The city of Washington is facing unprecedented…
July 1835 CE
The city of Washington is facing unprecedented tension between abolitionists and slavery defenders in 1835.
The tension is so high because a slave uprising had occurred only a few years prior, Nat Turner's slave rebellion of 1831.
Panic and fear have since spread across the slave states (including the District of Columbia).
Abolitionists are flooding Congress with petitions for ending slavery in the nation's capital, so many that the House has adopted a series of gag rules to automatically table them.
An inebriated slave, Arthur Bowen, had come into his mistress Anna Thorton's bedroom with an axe, though he did not strike or attempt to strike her.
Bowen is ultimately taken into custody without harm, and proslavery advocates target after the man they believe is leading the distribution of abolitionist material in Washington, Reuben Crandall.

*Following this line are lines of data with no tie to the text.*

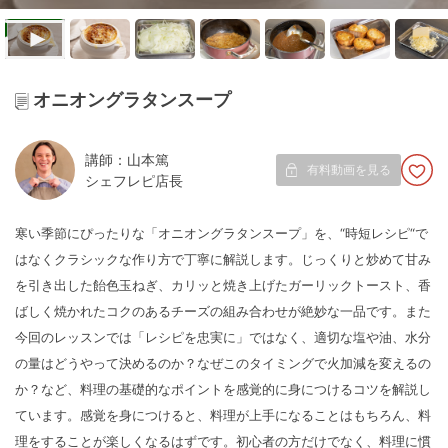
オニオングラタンスープ
講師：山本篤
有料動画を見る
シェフレピ店長
寒い季節にぴったりな「オニオングラタンスープ」を、“時短レシピ“で
はなくクラシックな作り方で丁寧に解説します。じっくりと炒めて甘み
を引き出した飴色玉ねぎ、カリッと焼き上げたガーリックトースト、香
ばしく焼かれたコクのあるチーズの組み合わせが絶妙な一品です。また
今回のレッスンでは「レシピを忠実に」ではなく、適切な塩や油、水分
の量はどうやって決めるのか？なぜこのタイミングで火加減を変えるの
か？など、料理の基礎的なポイントを感覚的に身につけるコツを解説し
ています。感覚を身につけると、料理が上手になることはもちろん、料
理をすることが楽しくなるはずです。初心者の方だけでなく、料理に慣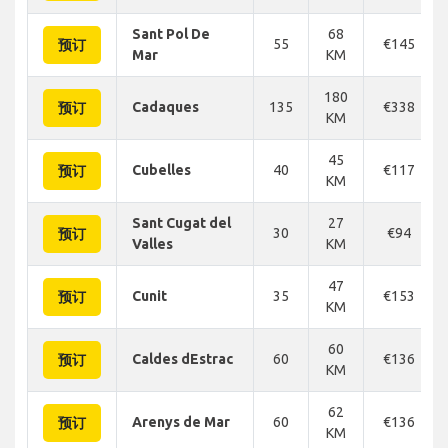
Sant Pol De
68
55
€145
预订
Mar
KM
180
Cadaques
135
€338
预订
KM
45
Cubelles
40
€117
预订
KM
Sant Cugat del
27
30
€94
预订
Valles
KM
47
Cunit
35
€153
预订
KM
60
Caldes dEstrac
60
€136
预订
KM
62
Arenys de Mar
60
€136
预订
KM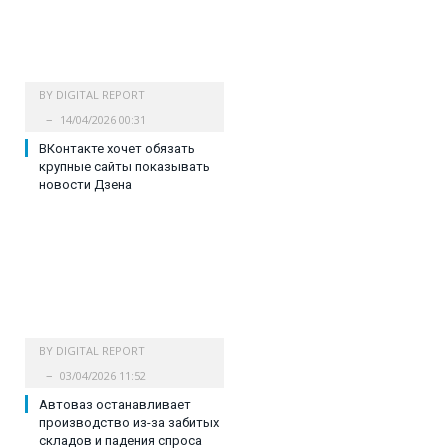
BY
DIGITAL REPORT
14/04/2026 00:31
ВКонтакте хочет обязать
крупные сайты показывать
новости Дзена
BY
DIGITAL REPORT
03/04/2026 11:52
Автоваз останавливает
производство из-за забитых
складов и падения спроса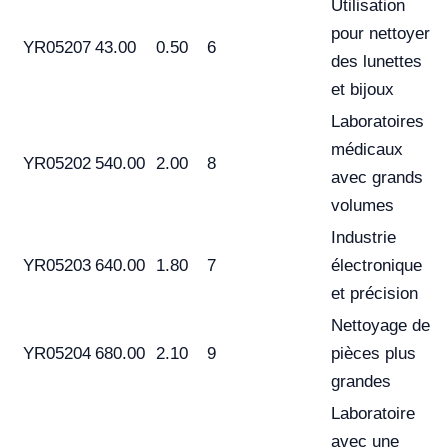
Utilisation
pour nettoyer
YR05207
43.00
0.50
6
des lunettes
et bijoux
Laboratoires
médicaux
YR05202
540.00
2.00
8
avec grands
volumes
Industrie
YR05203
640.00
1.80
7
électronique
et précision
Nettoyage de
YR05204
680.00
2.10
9
pièces plus
grandes
Laboratoire
avec une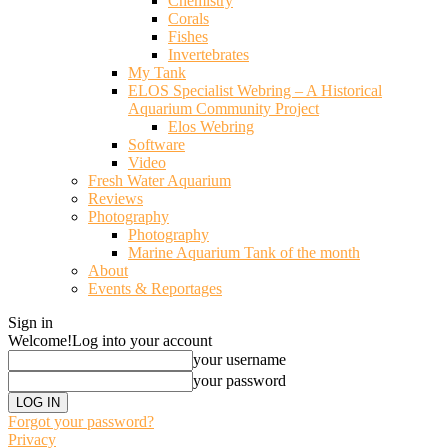
Chemistry
Corals
Fishes
Invertebrates
My Tank
ELOS Specialist Webring – A Historical
Aquarium Community Project
Elos Webring
Software
Video
Fresh Water Aquarium
Reviews
Photography
Photography
Marine Aquarium Tank of the month
About
Events & Reportages
Sign in
Welcome!
Log into your account
your username
your password
Forgot your password?
Privacy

District Attorney Francis Scott Key, writer of the United States' national anthem, "The Star-Spangled Banner", is the leading man behind the arrest and prosecution of Crandall.

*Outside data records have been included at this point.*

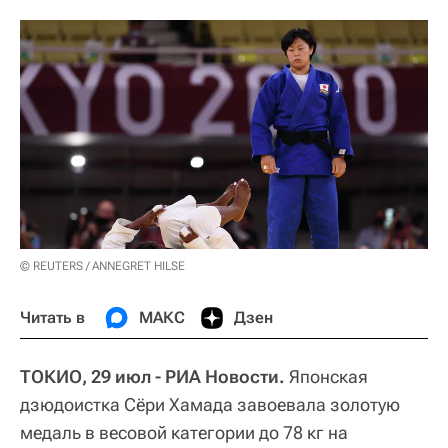
© REUTERS / ANNEGRET HILSE
Читать в
МАКС
Дзен
ТОКИО, 29 июл - РИА Новости.
Японская
дзюдоистка Сёри Хамада завоевала золотую
медаль в весовой категории до 78 кг на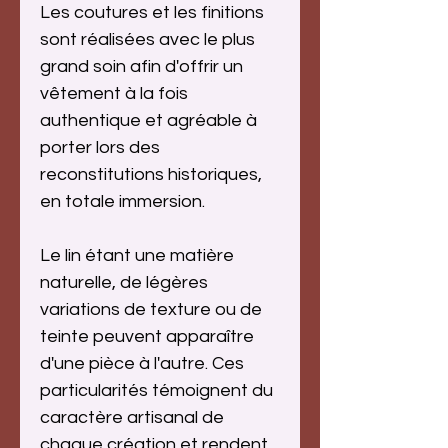
Les coutures et les finitions
sont réalisées avec le plus
grand soin afin d'offrir un
vêtement à la fois
authentique et agréable à
porter lors des
reconstitutions historiques,
en totale immersion.
Le lin étant une matière
naturelle, de légères
variations de texture ou de
teinte peuvent apparaître
d'une pièce à l'autre. Ces
particularités témoignent du
caractère artisanal de
chaque création et rendent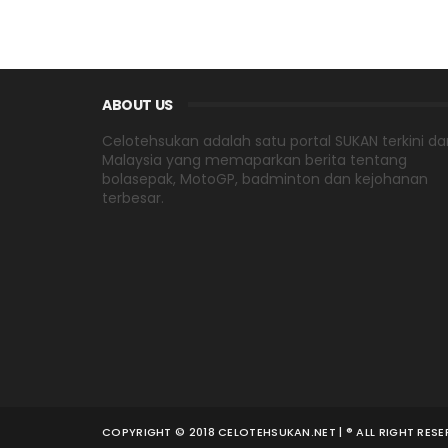
ABOUT US
Celotehsukan adalah satu portal SUKAN terkini dar
Malaysia yang memaparkan berita tentang
bolasepak, MotoGP, badminton dan kejohanan
terbesar.
COPYRIGHT © 2018 CELOTEHSUKAN.NET | ® ALL RIGHT RES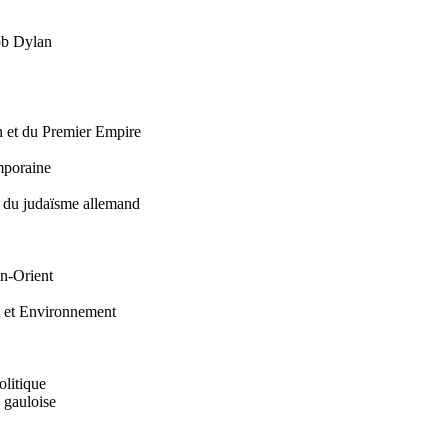
Bob Dylan
on et du Premier Empire
emporaine
e du judaïsme allemand
en-Orient
t et Environnement
olitique
n gauloise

Crandall is found innocent, and the incident publicly embarrasses Key and ends his political career.
In the summer the nation experiences the first labor strike by federal employees, the 1835 Washington Navy Yard labor strike, which begins on July 29, 1835, when Commodore Isaac Hull issues an order in response to thefts limiting workers' lunch privileges.
The Navy Yard strikers want a ten-hour day and for Hull to retract his order.
In a letter to the Secretary of the Navy Mahlon Dickerson, Commodore Hull states that one hundred and seventy-five white mechanics and workers had joined the strike.